The Sustainable Development Goals are the blueprint to achieve a better and more sustainable future for all. They address the global challenges we face, including those related to poverty, inequality, climate, environmental degradation, prosperity, and peace and justice. Every year around 25 September, there is the annual SDG Action Day, which brings extra attention to the SDGs. This year, there is a specific focus on local actions that contribute to sustainable and inclusive societies. 

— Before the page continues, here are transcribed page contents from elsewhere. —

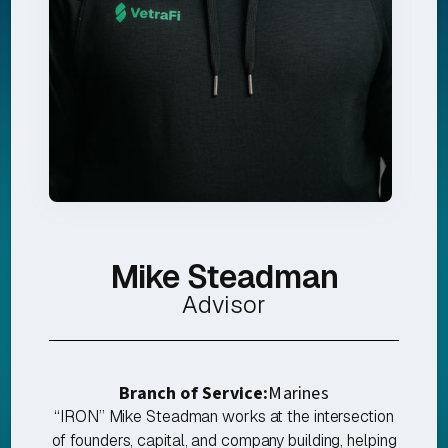
Mike Steadman
Advisor
Branch of Service:
Marines
“IRON” Mike Steadman works at the intersection
of founders, capital, and company building, helping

Dutch universities have been making an effort to contribute to the Sustainable Development Goals (SDGs) for some years now. The SDG dashboard makes it easier to understand to which degree this applies to various goals. Areas in which the University of Twente’s faculty of Geo-Information Science and Earth Observation are active include those related to the Climate Action, Peace, Justice, and Strong Institutions, Clean Water and Sanitation, and Zero Hunger SDGs. Listed below are three examples of articles that were published in recent years and have a clear link to the Sustainable Development Goals:

1. Food Security: the global burden of pathogens and pests on food crops
2. Reduced Inequalities: a new global map to assess inequality in accessibility
3. Peace, Justice, and Strong Institutions: limits of the land, a pilot for land in peace projects 

Global Challenges, Local Actions

We recognize that global 21st-century challenges call for careful regional and local level consideration via active engagement across scientific disciplines. Through ITC’s Global Challenges – Local Action course, our student awareness is raised to these issues. Building on the educational specialization tracks of the Master Geo-information Science and Earth Observation (M-Geo), not only do students learn about the Sustainable Development Goals, such as climate action, zero hunger, sustainable cities and communities, affordable and clean energy, clean water availability, but they also apply their geo-spatial and disciplinary knowledge and skills. Read more on this via this link

Mapping for a Sustainable World

Well-designed maps and diagrams can assist in achieving these goals. With this in mind, the International Cartographic Association together with United Nations Geospatial Information Section has written the book Mapping for a Sustainable World. One of the main writers was Menno-Jan Kraak, UT Professor in Geovisual Analytics and Cartography (Faculty of ITC).

Figure 1. Interactive dashboard on SDG indicator 9.4.1 on CO2 emissions.

More information

Visit the VSNU website for more information on the SDG dashboard. On SDGnederland.nl you can learn more about the Dutch SDG Action Days. 

R. Kwakman MSc (Robin)
Communication Advisor (Faculty ITC)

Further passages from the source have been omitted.